La ministre déléguée à la Cohésion sociale, Catherine Vautrin, qui doit dresser aujourd'hui le bilan du plan hiver 2005-2006 en Conseil des ministres et devant les associations, a annoncé le 10 avril « un plan triennal pour améliorer l'hébergement » des SDF. Un budget de cinquante millions d'euros permettra la création de 5 000 nouvelles places d'hébergement ouvertes toute l'année. « Ce plan reconnaît que les places doivent être pérennisées, et constitue donc une sorte de réponse à nos demandes, explique Marc Gagnaire, directeur adjoint de la Fnars (Fédération nationale des associations d'accueil et de réinsertion sociale).

« Mais l'hébergement d'urgence reste un pis-aller, estime Patrick Rouyer.
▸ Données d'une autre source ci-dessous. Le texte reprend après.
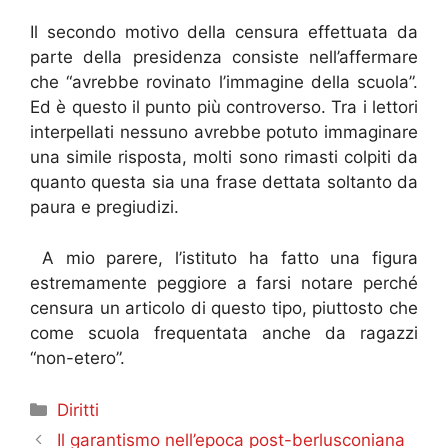
Il secondo motivo della censura effettuata da
parte della presidenza consiste nell’affermare
che “avrebbe rovinato l’immagine della scuola”.
Ed è questo il punto più controverso. Tra i lettori
interpellati nessuno avrebbe potuto immaginare
una simile risposta, molti sono rimasti colpiti da
quanto questa sia una frase dettata soltanto da
paura e pregiudizi.
A mio parere, l’istituto ha fatto una figura
estremamente peggiore a farsi notare perché
censura un articolo di questo tipo, piuttosto che
come scuola frequentata anche da ragazzi
“non-etero”.
Categorie
Diritti
Il garantismo nell’epoca post-berlusconiana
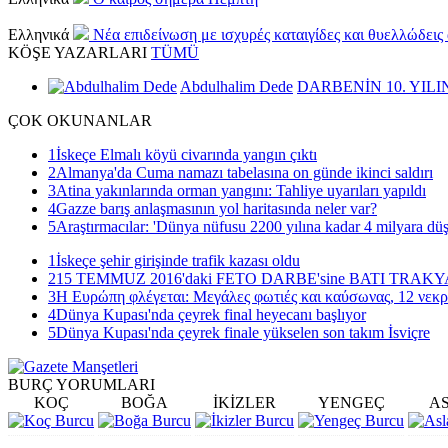
Ελληνικά
Νέα επιδείνωση με ισχυρές καταιγίδες και θυελλώδεις
KÖŞE
YAZARLARI
TÜMÜ
Abdulhalim Dede
DARBENİN 10. YILI
ÇOK
OKUNANLAR
1
İskeçe Elmalı köyü civarında yangın çıktı
2
Almanya'da Cuma namazı tabelasına on günde ikinci saldırı
3
Atina yakınlarında orman yangını: Tahliye uyarıları yapıldı
4
Gazze barış anlaşmasının yol haritasında neler var?
5
Araştırmacılar: 'Dünya nüfusu 2200 yılına kadar 4 milyara düş
1
İskeçe şehir girişinde trafik kazası oldu
2
15 TEMMUZ 2016'daki FETO DARBE'sine BATI TRAK
3
Η Ευρώπη φλέγεται: Μεγάλες φωτιές και καύσωνας, 12 νεκρ
4
Dünya Kupası'nda çeyrek final heyecanı başlıyor
5
Dünya Kupası'nda çeyrek finale yükselen son takım İsviçre
BURÇ
YORUMLARI
KOÇ
BOĞA
İKİZLER
YENGEÇ
A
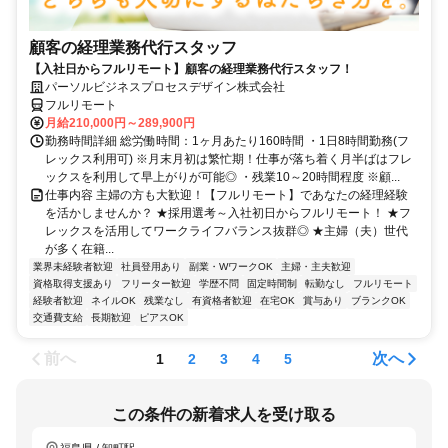
顧客の経理業務代行スタッフ
【入社日からフルリモート】顧客の経理業務代行スタッフ！
パーソルビジネスプロセスデザイン株式会社
フルリモート
月給210,000円～289,900円
勤務時間詳細 総労働時間：1ヶ月あたり160時間 ・1日8時間勤務(フ
レックス利用可) ※月末月初は繁忙期！仕事が落ち着く月半ばはフレ
ックスを利用して早上がりが可能◎ ・残業10～20時間程度 ※顧...
仕事内容 主婦の方も大歓迎！【フルリモート】であなたの経理経験
を活かしませんか？ ★採用選考～入社初日からフルリモート！ ★フ
レックスを活用してワークライフバランス抜群◎ ★主婦（夫）世代
が多く在籍...
業界未経験者歓迎
社員登用あり
副業・WワークOK
主婦・主夫歓迎
資格取得支援あり
フリーター歓迎
学歴不問
固定時間制
転勤なし
フルリモート
経験者歓迎
ネイルOK
残業なし
有資格者歓迎
在宅OK
賞与あり
ブランクOK
交通費支給
長期歓迎
ピアスOK
前へ
次へ
1
2
3
4
5
この条件の新着求人を受け取る
福島県 / 卸町駅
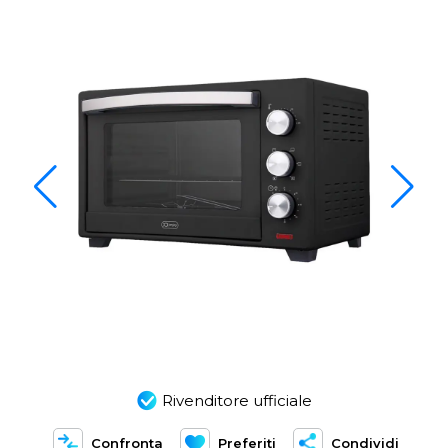
Rivenditore ufficiale
Confronta
Preferiti
Condividi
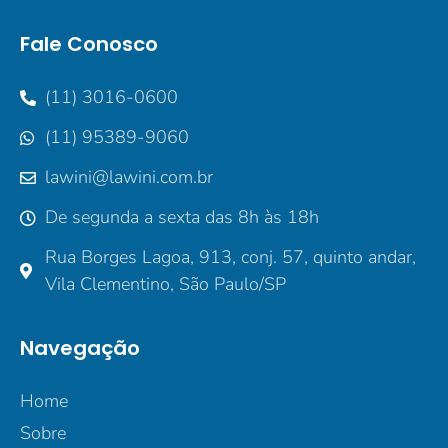
Fale Conosco
(11) 3016-0600
(11) 95389-9060
lawini@lawini.com.br
De segunda a sexta das 8h às 18h
Rua Borges Lagoa, 913, conj. 57, quinto andar,
Vila Clementino, São Paulo/SP
Navegação
Home
Sobre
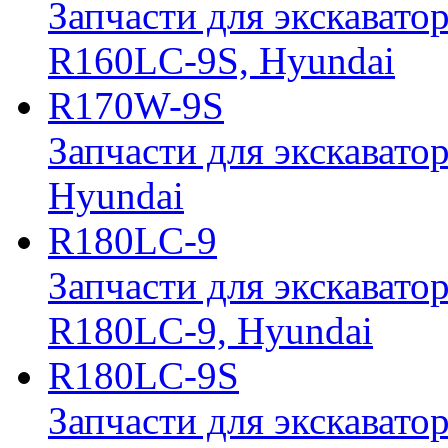
Запчасти для экскавато
R160LC-9S, Hyundai
R170W-9S
Запчасти для экскавато
Hyundai
R180LC-9
Запчасти для экскавато
R180LC-9, Hyundai
R180LC-9S
Запчасти для экскавато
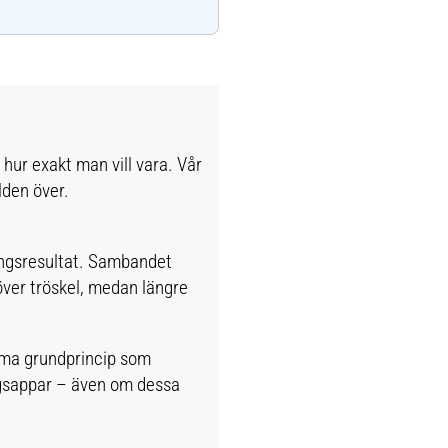
 hur exakt man vill vara. Vår
lden över.
lingsresultat. Sambandet
 över tröskel, medan längre
amma grundprincip som
ngsappar – även om dessa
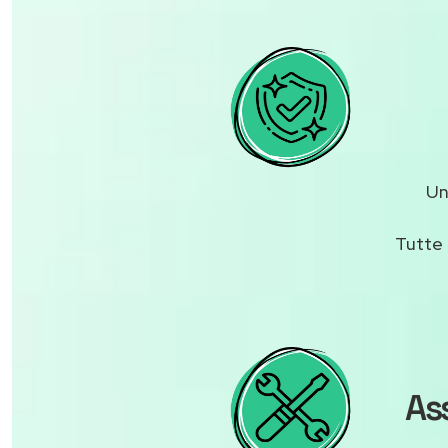
U
Tutte 
As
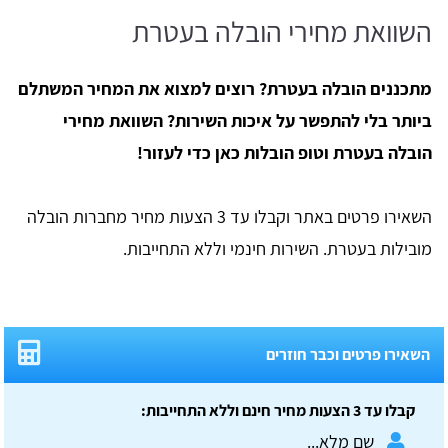
השוואת מחירי הובלה בעטרת
מתכננים הובלה בעטרת? רוצים למצוא את המחיר המשתלם
ביותר בלי להתפשר על איכות השירות? השוואת מחירי
הובלה בעטרת וטופ הובלות כאן כדי לעזור!
השאירו פרטים באתר וקבלו עד 3 הצעות מחיר מחברות הובלה
מובילות בעטרת. השירות חינמי וללא התחייבות.
השאירו פרטים וכבר חוזרים
קבלו עד 3 הצעות מחיר חינם וללא התחייבות:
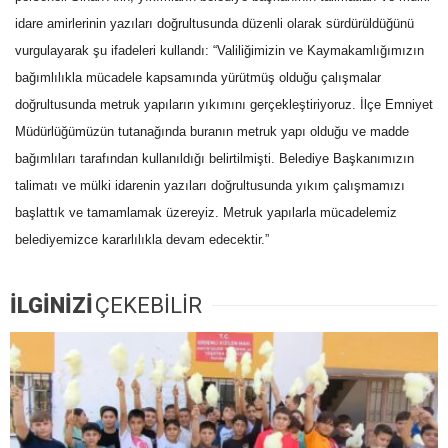
idare amirlerinin yazıları doğrultusunda düzenli olarak sürdürüldüğünü
vurgulayarak şu ifadeleri kullandı: “Valiliğimizin ve Kaymakamlığımızın
bağımlılıkla mücadele kapsamında yürütmüş olduğu çalışmalar
doğrultusunda metruk yapıların yıkımını gerçekleştiriyoruz. İlçe Emniyet
Müdürlüğümüzün tutanağında buranın metruk yapı olduğu ve madde
bağımlıları tarafından kullanıldığı belirtilmişti. Belediye Başkanımızın
talimatı ve mülki idarenin yazıları doğrultusunda yıkım çalışmamızı
başlattık ve tamamlamak üzereyiz. Metruk yapılarla mücadelemiz
belediyemizce kararlılıkla devam edecektir.”
İLGİNİZİ
ÇEKEBİLİR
Il faudrait plutôt des logements, type “maisons relais”, pour réapprendre la vie sociale, retrouver un emploi, se réinscrire dans un parcours de vie. » En attendant, sans-abri et associations réclament une ouverture toute l'année de tous les centres d'hébergement. Les publics ont changé, avec plus de familles, plus d'enfants, plus de jeunes. « Il faut du temps pour adapter l'accompagnement à chacun. Or la logique qui prédomine aujourd'hui est celle de l'immédiateté », constate Marc Gagnaire.

Constance Badot

Pour Bertrand Delanoë, « il existe à Paris mille places d'hébergement d'urgence, qui pourraient rester ouvertes, à condition que le gouvernement débloque les financements ».